Your instructions =>
Below this line are records; write out exactly the lines from the one containing "Региональный исполнительный комитет" through the one containing "mittlerweile in so", with the pictures left out.

==========

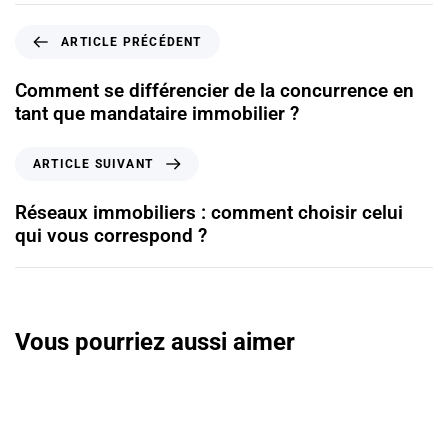
ARTICLE PRÉCÉDENT
Comment se différencier de la concurrence en
tant que mandataire immobilier ?
ARTICLE SUIVANT
Réseaux immobiliers : comment choisir celui
qui vous correspond ?
Vous pourriez aussi aimer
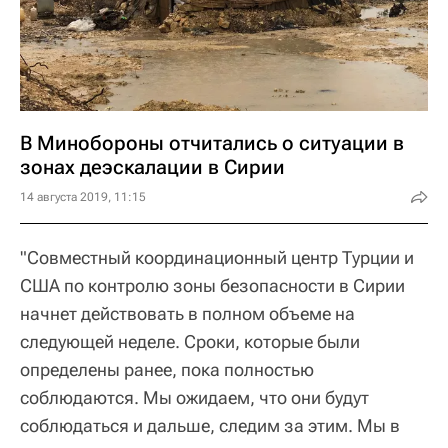
В Минобороны отчитались о ситуации в
зонах деэскалации в Сирии
14 августа 2019, 11:15
"Совместный координационный центр Турции и
США по контролю зоны безопасности в Сирии
начнет действовать в полном объеме на
следующей неделе. Сроки, которые были
определены ранее, пока полностью
соблюдаются. Мы ожидаем, что они будут
соблюдаться и дальше, следим за этим. Мы в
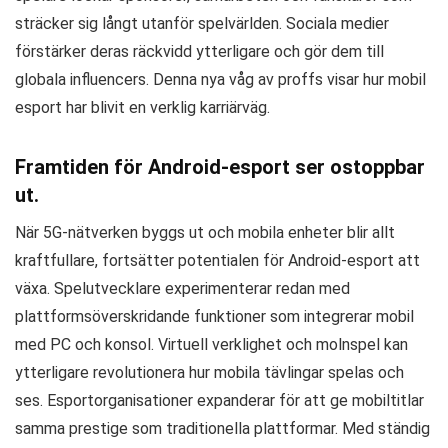
sträcker sig långt utanför spelvärlden. Sociala medier
förstärker deras räckvidd ytterligare och gör dem till
globala influencers. Denna nya våg av proffs visar hur mobil
esport har blivit en verklig karriärväg.
Framtiden för Android-esport ser ostoppbar
ut.
När 5G-nätverken byggs ut och mobila enheter blir allt
kraftfullare, fortsätter potentialen för Android-esport att
växa. Spelutvecklare experimenterar redan med
plattformsöverskridande funktioner som integrerar mobil
med PC och konsol. Virtuell verklighet och molnspel kan
ytterligare revolutionera hur mobila tävlingar spelas och
ses. Esportorganisationer expanderar för att ge mobiltitlar
samma prestige som traditionella plattformar. Med ständig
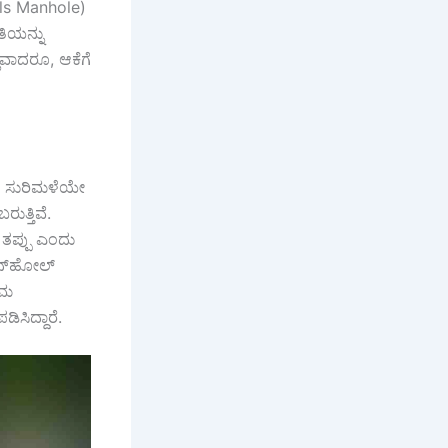
lls Manhole)
ಿಯನ್ನು
ಲವಾದರೂ, ಆಕೆಗೆ
‌ಗಳ ಸುರಿಮಳೆಯೇ
ುತ್ತಿವೆ.
ತಪ್ಪು ಎಂದು
ಾನ್‌ಹೋಲ್
ರಮ
ಸಿದ್ದಾರೆ.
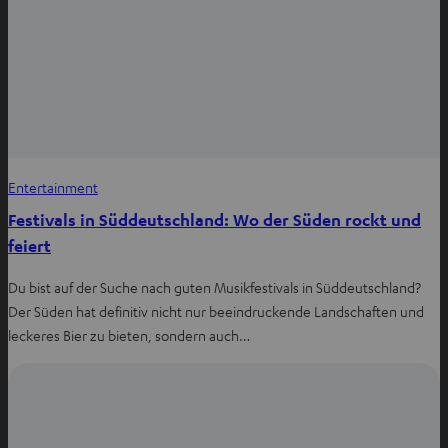
Entertainment
Festivals in Süddeutschland: Wo der Süden rockt und
feiert
Du bist auf der Suche nach guten Musikfestivals in Süddeutschland?
Der Süden hat definitiv nicht nur beeindruckende Landschaften und
leckeres Bier zu bieten, sondern auch…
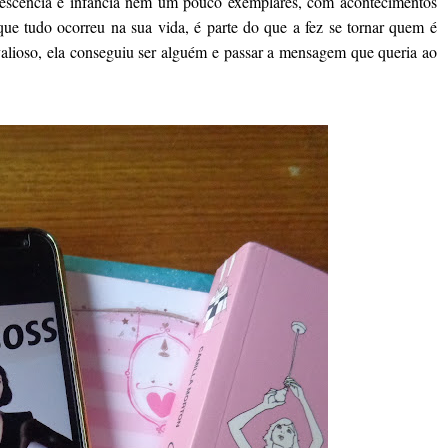
dolescência e infância nem um pouco exemplares, com acontecimentos
que tudo ocorreu na sua vida, é parte do que a fez se tornar quem é
lioso, ela conseguiu ser alguém e passar a mensagem que queria ao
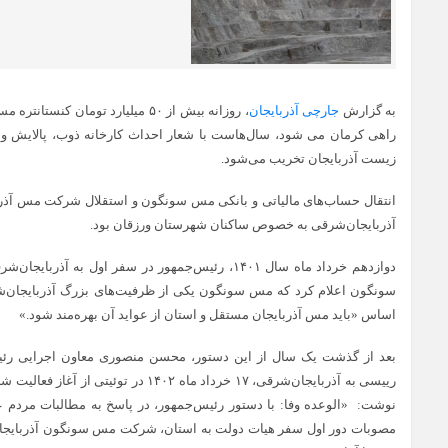
به گزارش
جارچی آذربایجان
، روزانه بیش از ۵۰ میلیارد تومان ک
راهی کرمان می شود، سال‌هاست با شعار احداث کارخانه ذوب، پالایش و ر
زیست آذربایجان تخریب می‌شود.
انتقال حساب‌‌های مالیاتی و بانکی مس سونگون و استقلال شرکت مس آذربا
آذربایجان‌شرقی به خصوص ساکنان شهرستان ورزقان بود.
دوازدهم خرداد ماه سال ۱۴۰۱، رئیس‌جمهور در سفر اول ب
سونگون اعلام کرد که مس سونگون یکی از ظرفیت‌های بزرگ آذربایجان‌
اساس «باید مس آذربایجان مستقل و استان از عواید آن بهره‌مند شود.»
بعد از گذشت یک سال از این دستور، محسن منصوری معاون اجرایی رئیس
رییسی به آذربایجان‌شرقی، ۱۷ خرداد ماه ۱۴۰۲
نوشت: «الوعده وفا: با دستور رئیس‌جمهور، در پاسخ به مطالبات مردم ع
مصوبات دور اول سفر هیات دولت به استان، شرکت مس سونگون آذربایجا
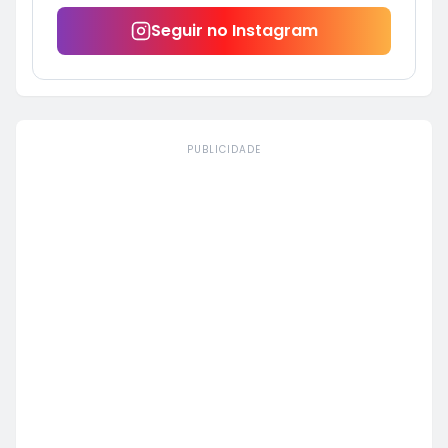
Seguir no Instagram
PUBLICIDADE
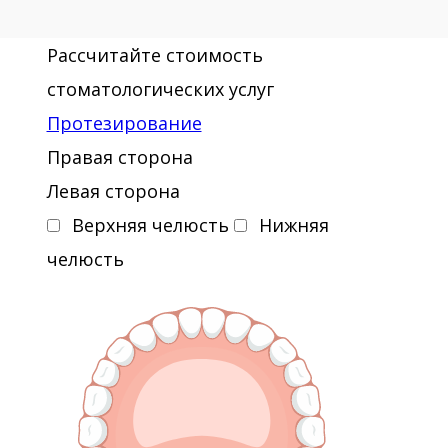
Рассчитайте стоимость
стоматологических услуг
Протезирование
Правая сторона
Левая сторона
Верхняя челюсть
Нижняя
челюсть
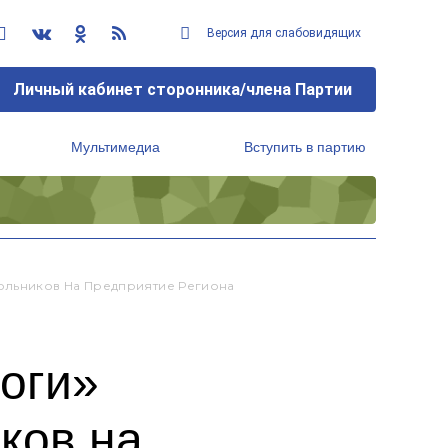
Версия для слабовидящих
Личный кабинет сторонника/члена Партии
Мультимедиа
Вступить в партию
Региональный исполнительный комитет
ольников На Предприятие Региона
оги»
ков на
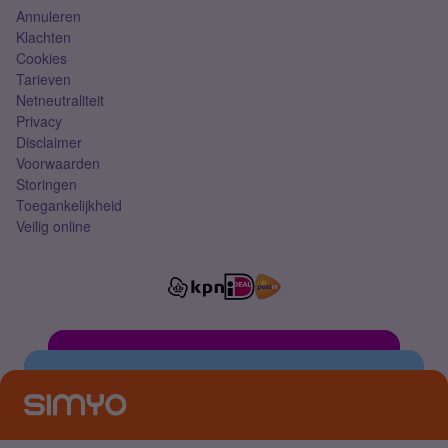
Annuleren
Klachten
Cookies
Tarieven
Netneutraliteit
Privacy
Disclaimer
Voorwaarden
Storingen
Toegankelijkheid
Veilig online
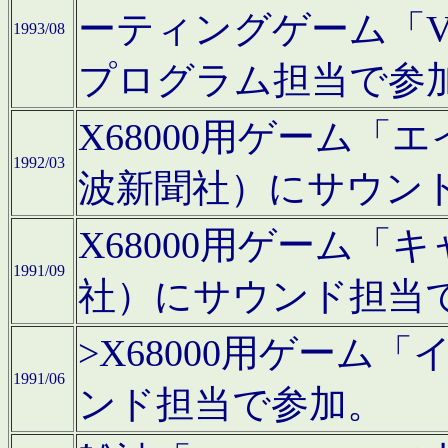
ーティングゲーム「V
1993/08
プログラム担当で参
X68000用ゲーム
1992/03
波新聞社）にサウン
X68000用ゲーム
1991/09
社）にサウンド担当
>X68000用ゲーム
1991/06
ンド担当で参加。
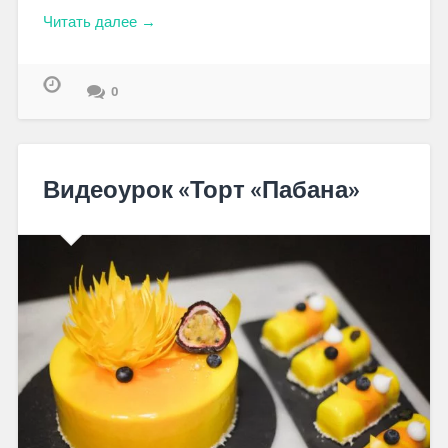
Читать далее →
0
Видеоурок «Торт «Пабана»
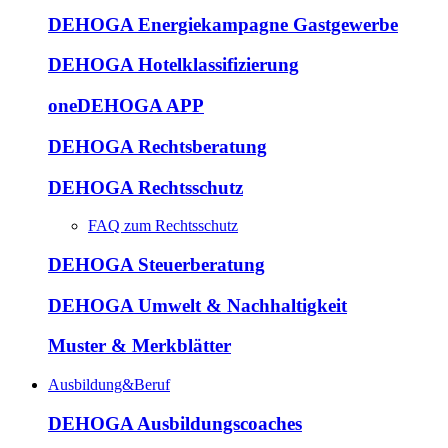
DEHOGA Energiekampagne Gastgewerbe
DEHOGA Hotelklassifizierung
oneDEHOGA APP
DEHOGA Rechtsberatung
DEHOGA Rechtsschutz
FAQ zum Rechtsschutz
DEHOGA Steuerberatung
DEHOGA Umwelt & Nachhaltigkeit
Muster & Merkblätter
Ausbildung&Beruf
DEHOGA Ausbildungscoaches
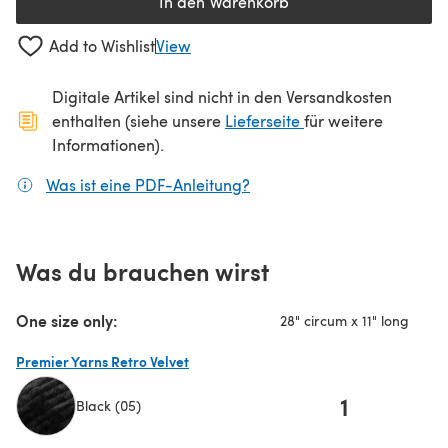
In den Warenkorb
Add to Wishlist
View
Digitale Artikel sind nicht in den Versandkosten
(öffnet sich in ein
enthalten (siehe unsere
Lieferseite
für weitere
Informationen).
Was ist eine PDF-Anleitung?
(öffnet sich in einem neuen
Was du brauchen wirst
One size only:
28" circum x 11" long
Premier Yarns Retro Velvet
1
Black (05)
(öffnet sich in einem neuen Tab)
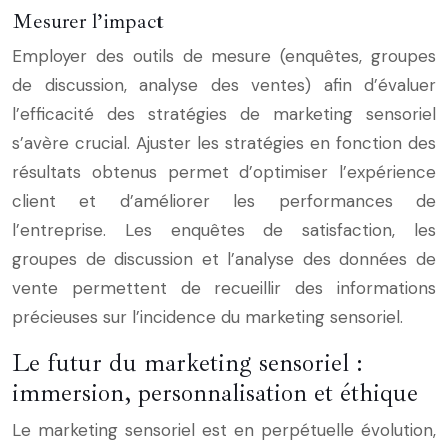
Mesurer l’impact
Employer des outils de mesure (enquêtes, groupes
de discussion, analyse des ventes) afin d’évaluer
l’efficacité des stratégies de marketing sensoriel
s’avère crucial. Ajuster les stratégies en fonction des
résultats obtenus permet d’optimiser l’expérience
client et d’améliorer les performances de
l’entreprise. Les enquêtes de satisfaction, les
groupes de discussion et l’analyse des données de
vente permettent de recueillir des informations
précieuses sur l’incidence du marketing sensoriel.
Le futur du marketing sensoriel :
immersion, personnalisation et éthique
Le marketing sensoriel est en perpétuelle évolution,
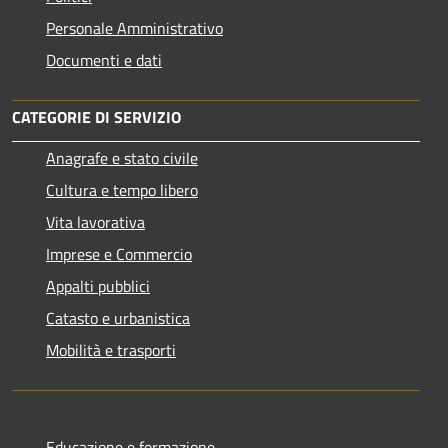
Personale Amministrativo
Documenti e dati
CATEGORIE DI SERVIZIO
Anagrafe e stato civile
Cultura e tempo libero
Vita lavorativa
Imprese e Commercio
Appalti pubblici
Catasto e urbanistica
Mobilità e trasporti
Educazione e formazione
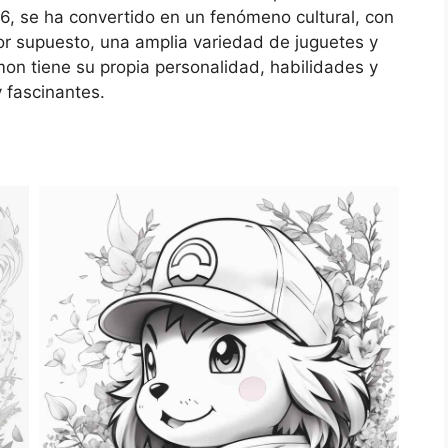
, se ha convertido en un fenómeno cultural, con
 por supuesto, una amplia variedad de juguetes y
on tiene su propia personalidad, habilidades y
y fascinantes.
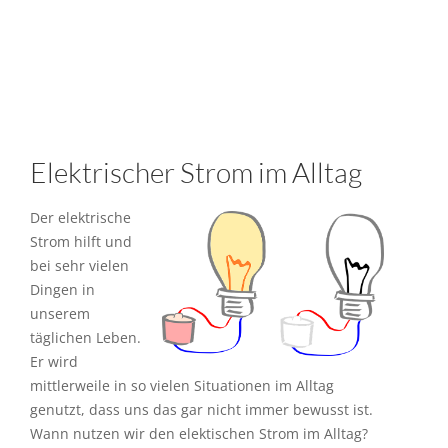
Elektrischer Strom im Alltag
Der elektrische
Strom hilft und
bei sehr vielen
Dingen in
unserem
täglichen Leben.
Er wird
mittlerweile in so vielen Situationen im Alltag
genutzt, dass uns das gar nicht immer bewusst ist.
Wann nutzen wir den elektischen Strom im Alltag?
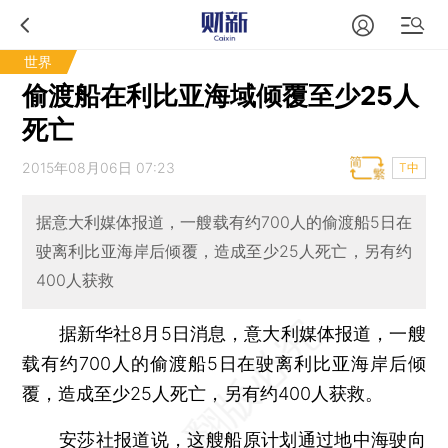
世界
偷渡船在利比亚海域倾覆至少25人
死亡
2015年08月06日 07:23
T中
据意大利媒体报道，一艘载有约700人的偷渡船5日在
驶离利比亚海岸后倾覆，造成至少25人死亡，另有约
400人获救
据新华社8月5日消息，意大利媒体报道，一艘
载有约700人的偷渡船5日在驶离利比亚海岸后倾
覆，造成至少25人死亡，另有约400人获救。
安莎社报道说，这艘船原计划通过地中海驶向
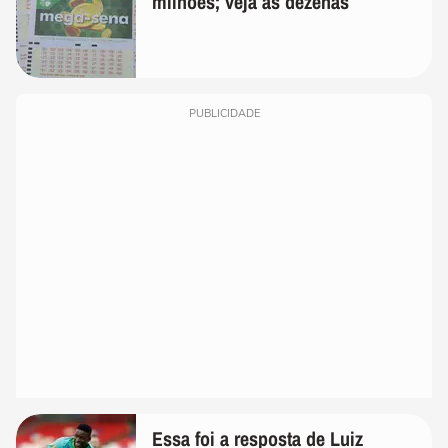
milhões; veja as dezenas
PUBLICIDADE
Essa foi a resposta de Luiz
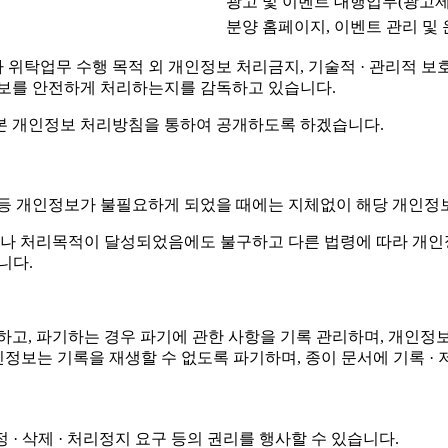
광고 및 이벤트 대행업무(광고제
분양 홈페이지, 이벤트 관리 및
탁업무 수행 목적 외 개인정보 처리금지, 기술적 · 관리적 보호조
정보를 안전하게 처리하는지를 감독하고 있습니다.
본 개인정보 처리방침을 통하여 공개하도록 하겠습니다.
 등 개인정보가 불필요하게 되었을 때에는 지체없이 해당 개인정
나 처리목적이 달성되었음에도 불구하고 다른 법령에 따라 개인정
니다.
정하고, 파기하는 경우 파기에 관한 사항을 기록 관리하며, 개
 개인정보는 기록을 재생할 수 없도록 파기하며, 종이 문서에 기록
· 삭제 · 처리정지 요구 등의 권리를 행사할 수 있습니다.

==========

Answer to the problem =>
Региональный исполнительный комитет
ольников На Предприятие Региона
оги»
ков на
Annuleren
Klachten
Cookies
Tarieven
Netneutraliteit
Privacy
Disclaimer
Voorwaarden
Storingen
Toegankelijkheid
Veilig online
ーティングゲーム「V
1993/08
プログラム担当で参
X68000用ゲーム
1992/03
波新聞社）にサウン
X68000用ゲーム
1991/09
社）にサウンド担当
>X68000用ゲーム
1991/06
ンド担当で参加。
Читать далее →
0
Видеоурок «Торт «Пабана»
DEHOGA Energiekampagne Gastgewerbe
DEHOGA Hotelklassifizierung
oneDEHOGA APP
DEHOGA Rechtsberatung
DEHOGA Rechtsschutz
FAQ zum Rechtsschutz
DEHOGA Steuerberatung
DEHOGA Umwelt & Nachhaltigkeit
Muster & Merkblätter
Ausbildung&Beruf
DEHOGA Ausbildungscoaches
In den Warenkorb
Add to Wishlist
View
Digitale Artikel sind nicht in den Versandkosten
(öffnet sich in ein
enthalten (siehe unsere
Lieferseite
für weitere
Informationen).
Was ist eine PDF-Anleitung?
(öffnet sich in einem neuen
Was du brauchen wirst
One size only:
28" circum x 11" long
Premier Yarns Retro Velvet
1
Black (05)
(öffnet sich in einem neuen Tab)
Mesurer l’impact
Employer des outils de mesure (enquêtes, groupes
de discussion, analyse des ventes) afin d’évaluer
l’efficacité des stratégies de marketing sensoriel
s’avère crucial. Ajuster les stratégies en fonction des
résultats obtenus permet d’optimiser l’expérience
client et d’améliorer les performances de
l’entreprise. Les enquêtes de satisfaction, les
groupes de discussion et l’analyse des données de
vente permettent de recueillir des informations
précieuses sur l’incidence du marketing sensoriel.
Le futur du marketing sensoriel :
immersion, personnalisation et éthique
Le marketing sensoriel est en perpétuelle évolution,
Personale Amministrativo
Documenti e dati
CATEGORIE DI SERVIZIO
Anagrafe e stato civile
Cultura e tempo libero
Vita lavorativa
Imprese e Commercio
Appalti pubblici
Catasto e urbanistica
Mobilità e trasporti
Educazione e formazione
, se ha convertido en un fenómeno cultural, con
 por supuesto, una amplia variedad de juguetes y
on tiene su propia personalidad, habilidades y
y fascinantes.
Elektrischer Strom im Alltag
Der elektrische
Strom hilft und
bei sehr vielen
Dingen in
unserem
täglichen Leben.
Er wird
mittlerweile in so vielen Situationen im Alltag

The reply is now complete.